Yu Qun (pictured) had only recently been elected mayor of Baoding, China when fish in the region's largest lake began to die by the thousands. In his mind, this could only be the direct result of pollution from the several hundred factories which lined the river's banks. So Mr. Yu took a drastic but, in the long run, incredibly fortuitous step: he closed the factories.
This move cost his city large points at first with the Central Government. His annual economic growth was down almost two percentage points; but Mr. Yu had a plan:
"Polluting first and cleaning up later is very expensive," says the boyish-looking mayor, a former college math teacher. "So we chose renewable energy to replace traditional industry."

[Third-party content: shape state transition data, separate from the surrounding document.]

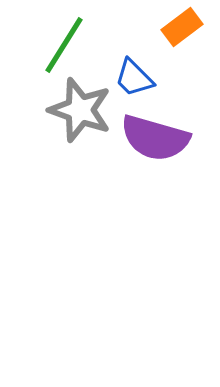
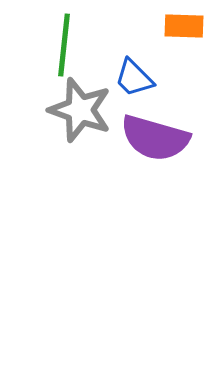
orange rectangle: moved 2 px right, 1 px up; rotated 39 degrees clockwise
green line: rotated 26 degrees counterclockwise
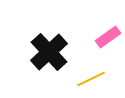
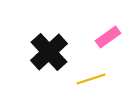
yellow line: rotated 8 degrees clockwise
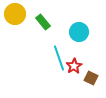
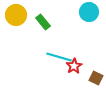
yellow circle: moved 1 px right, 1 px down
cyan circle: moved 10 px right, 20 px up
cyan line: moved 1 px up; rotated 55 degrees counterclockwise
brown square: moved 5 px right
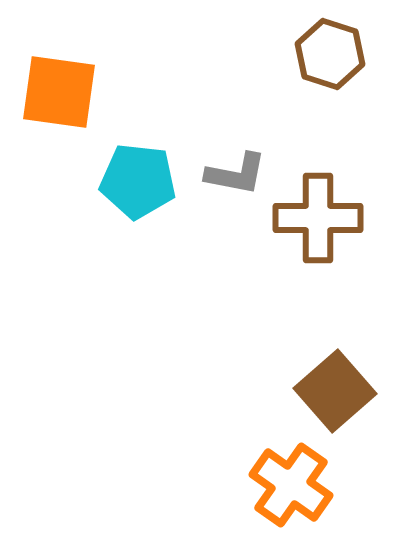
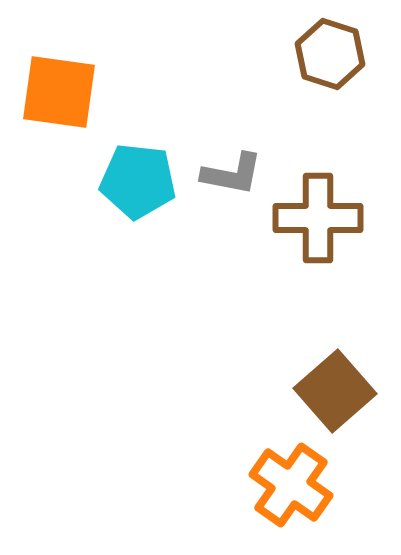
gray L-shape: moved 4 px left
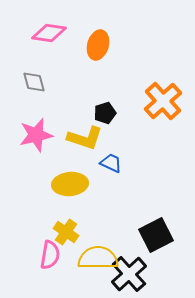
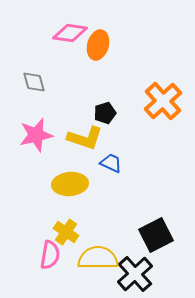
pink diamond: moved 21 px right
black cross: moved 6 px right
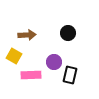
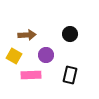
black circle: moved 2 px right, 1 px down
purple circle: moved 8 px left, 7 px up
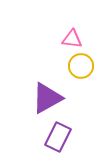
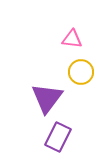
yellow circle: moved 6 px down
purple triangle: rotated 24 degrees counterclockwise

In three years, Yu has transformed Baoding from an automobile and textile town into the fastest-growing hub of solar, wind, and biomass energy-equipmentmakers in China. Baoding now has the highest growth rate of any city in Hebei Province. Its "Electricity Valley" industrial cluster - consciously modeled on Silicon Valley - has quadrupled its business.
Of course, Mr. Yu met large resistance at first. Many officials in the provincial and central governments thought he was "impractical", that "renewable energy was 30 or 40 years away..." (Sound familiar?) But Yu persisted, and his persistence paid off.

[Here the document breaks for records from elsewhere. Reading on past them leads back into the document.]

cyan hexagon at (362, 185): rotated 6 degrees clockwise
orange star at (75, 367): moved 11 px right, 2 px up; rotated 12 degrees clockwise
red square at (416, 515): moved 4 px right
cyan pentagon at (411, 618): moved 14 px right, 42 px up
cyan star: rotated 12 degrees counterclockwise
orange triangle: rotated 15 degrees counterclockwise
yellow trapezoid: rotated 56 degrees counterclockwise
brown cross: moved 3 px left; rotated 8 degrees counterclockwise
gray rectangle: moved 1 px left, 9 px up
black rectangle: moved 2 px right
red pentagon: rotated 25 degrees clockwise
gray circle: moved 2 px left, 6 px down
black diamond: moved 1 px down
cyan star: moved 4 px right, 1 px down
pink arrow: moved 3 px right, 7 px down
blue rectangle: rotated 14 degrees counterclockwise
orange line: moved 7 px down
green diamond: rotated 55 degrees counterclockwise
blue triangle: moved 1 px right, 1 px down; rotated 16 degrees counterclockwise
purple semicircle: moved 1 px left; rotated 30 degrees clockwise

Such has been the success of his perseverance, and of the advantages that Baoding offered new "green-tech" investors, that the city now houses nearly 200 renewable energy companies. One of them makes blades for wind farms in Texas. Another is providing the solar panels for the largest solar power station in the world, in Portugal.As America struggles to retool its aging manufacturing sector, perhaps one city's success at sloughing off its own burden of pollution can offer inspiration. A word to city planners far and wide: we might do well to look towards our own pragmatic Mr. Yu's. If we dare to make bold choices with a slant towards the future, what can we accomplish in 3 years?
"New energy has become a pillar industry in our city," the mayor says. Within two years, he forecasts, it will have overtaken the auto and textile sectors as the most important mainstay of the local economy.
And what's good for Baoding may be good for the world. By one reckoning, the city is the world's first to go "carbon positive": The carbon saved annually worldwide through the use of equipment made here outweighs the city's own emissions.